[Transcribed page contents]
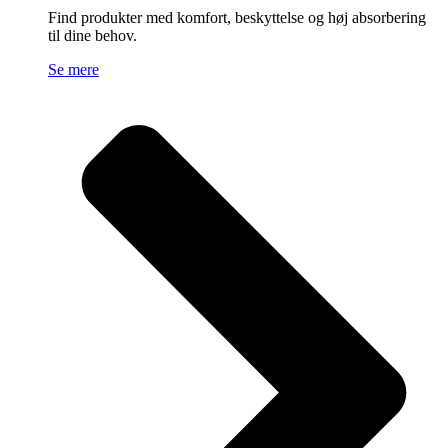
Find produkter med komfort, beskyttelse og høj absorbering
til dine behov.
Se mere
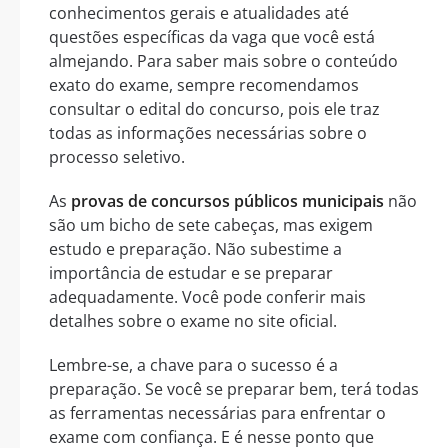
conhecimentos gerais e atualidades até
questões específicas da vaga que você está
almejando. Para saber mais sobre o conteúdo
exato do exame, sempre recomendamos
consultar o edital do concurso, pois ele traz
todas as informações necessárias sobre o
processo seletivo.
As
provas de concursos públicos municipais
não
são um bicho de sete cabeças, mas exigem
estudo e preparação. Não subestime a
importância de estudar e se preparar
adequadamente. Você pode conferir mais
detalhes sobre o exame no site oficial.
Lembre-se, a chave para o sucesso é a
preparação. Se você se preparar bem, terá todas
as ferramentas necessárias para enfrentar o
exame com confiança. E é nesse ponto que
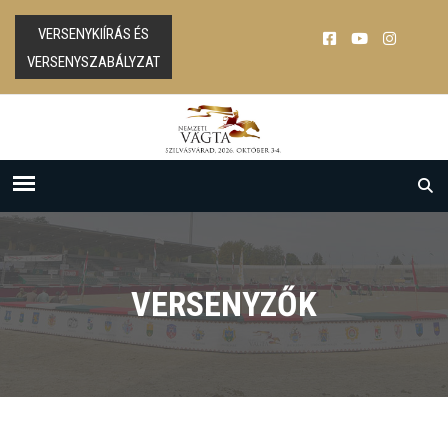
VERSENYKIÍRÁS ÉS
VERSENYSZABÁLYZAT
VERSENYZŐK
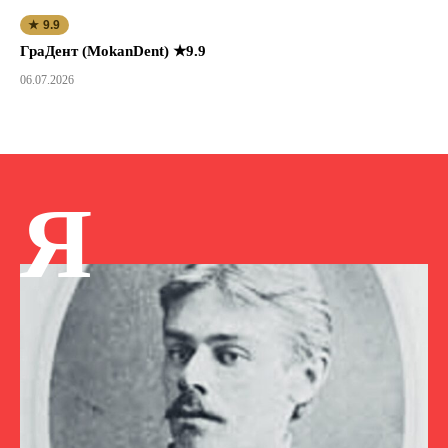
★ 9.9
ГраДент (MokanDent) ★9.9
06.07.2026
Я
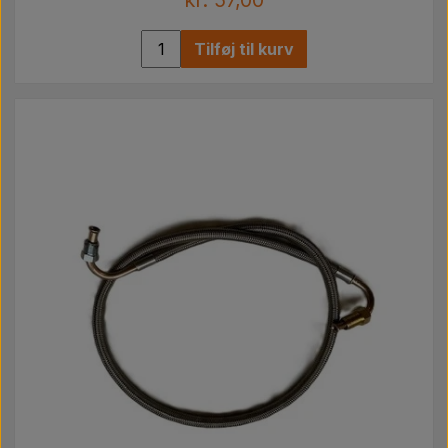
Tilføj til kurv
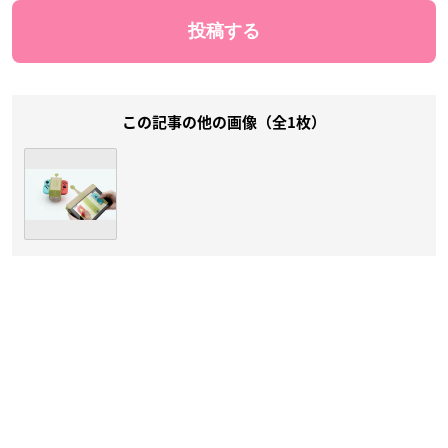
この記事の他の画像（全1枚）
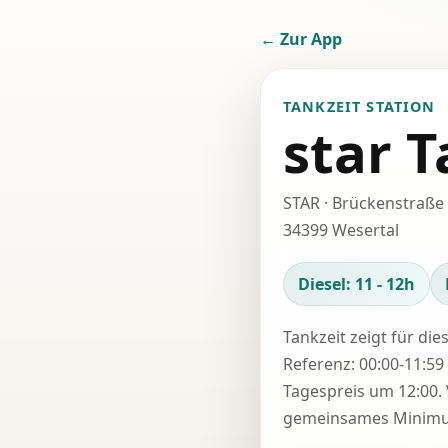
← Zur App
TANKZEIT STATION
star T
STAR · Brückenstraße
34399 Wesertal
Diesel: 11 - 12h
Tankzeit zeigt für die
Referenz: 00:00-11:59 
Tagespreis um 12:00. 
gemeinsames Minimum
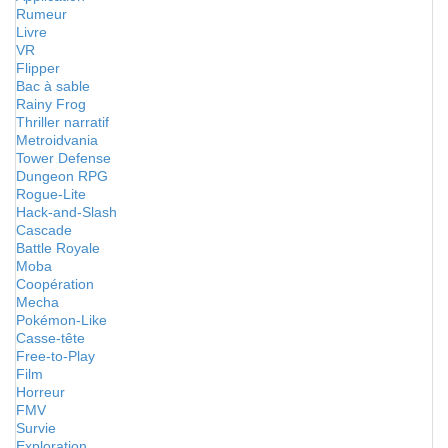
Rumeur
Livre
VR
Flipper
Bac à sable
Rainy Frog
Thriller narratif
Metroidvania
Tower Defense
Dungeon RPG
Rogue-Lite
Hack-and-Slash
Cascade
Battle Royale
Moba
Coopération
Mecha
Pokémon-Like
Casse-tête
Free-to-Play
Film
Horreur
FMV
Survie
Exploration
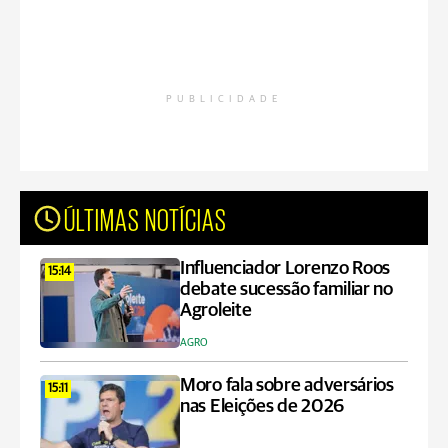
PUBLICIDADE
ÚLTIMAS NOTÍCIAS
Influenciador Lorenzo Roos
15:14
debate sucessão familiar no
Agroleite
AGRO
Moro fala sobre adversários
15:11
nas Eleições de 2026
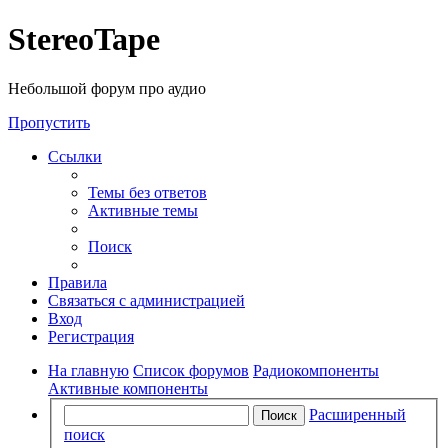
Регистрация
StereoTape
Небольшой форум про аудио
Пропустить
Ссылки
Темы без ответов
Активные темы
Поиск
Правила
С
в
я
з
а
т
ь
с
я
с
а
д
м
и
н
и
с
т
р
а
ц
и
е
й
Вход
Р
е
г
и
с
т
р
а
ц
и
я
На главную
Список форумов
Радиокомпоненты
Активные компоненты
Расширенный
Поиск
поиск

* **Goal of the exercise**
Leave images out of the retyped records; keep all else exact.

* **Exercise solution**
Find produkter med komfort, beskyttelse og høj absorbering
til dine behov.
Se mere
conhecimentos gerais e atualidades até
questões específicas da vaga que você está
almejando. Para saber mais sobre o conteúdo
exato do exame, sempre recomendamos
consultar o edital do concurso, pois ele traz
todas as informações necessárias sobre o
processo seletivo.
As
provas de concursos públicos municipais
não
são um bicho de sete cabeças, mas exigem
estudo e preparação. Não subestime a
importância de estudar e se preparar
adequadamente. Você pode conferir mais
detalhes sobre o exame no site oficial.
Lembre-se, a chave para o sucesso é a
preparação. Se você se preparar bem, terá todas
as ferramentas necessárias para enfrentar o
exame com confiança. E é nesse ponto que
VERSENYKIÍRÁS ÉS
VERSENYSZABÁLYZAT
VERSENYZŐK
★ 9.9
ГраДент (MokanDent) ★9.9
06.07.2026
Я
Tilføj til kurv
この記事の他の画像（全1枚）
← Zur App
TANKZEIT STATION
star T
STAR · Brückenstraße
34399 Wesertal
Diesel: 11 - 12h
Tankzeit zeigt für die
Referenz: 00:00-11:59 
Tagespreis um 12:00. 
gemeinsames Minimum
Rumeur
Livre
VR
Flipper
Bac à sable
Rainy Frog
Thriller narratif
Metroidvania
Tower Defense
Dungeon RPG
Rogue-Lite
Hack-and-Slash
Cascade
Battle Royale
Moba
Coopération
Mecha
Pokémon-Like
Casse-tête
Free-to-Play
Film
Horreur
FMV
Survie
Exploration
PUBLICIDADE
ÚLTIMAS NOTÍCIAS
Influenciador Lorenzo Roos
15:14
debate sucessão familiar no
Agroleite
AGRO
Moro fala sobre adversários
15:11
nas Eleições de 2026
Регистрация
StereoTape
Небольшой форум про аудио
Пропустить
Ссылки
Темы без ответов
Активные темы
Поиск
Правила
С
в
я
з
а
т
ь
с
я
с
а
д
м
и
н
и
с
т
р
а
ц
и
е
й
Вход
Р
е
г
и
с
т
р
а
ц
и
я
На главную
Список форумов
Радиокомпоненты
Активные компоненты
Расширенный
Поиск
поиск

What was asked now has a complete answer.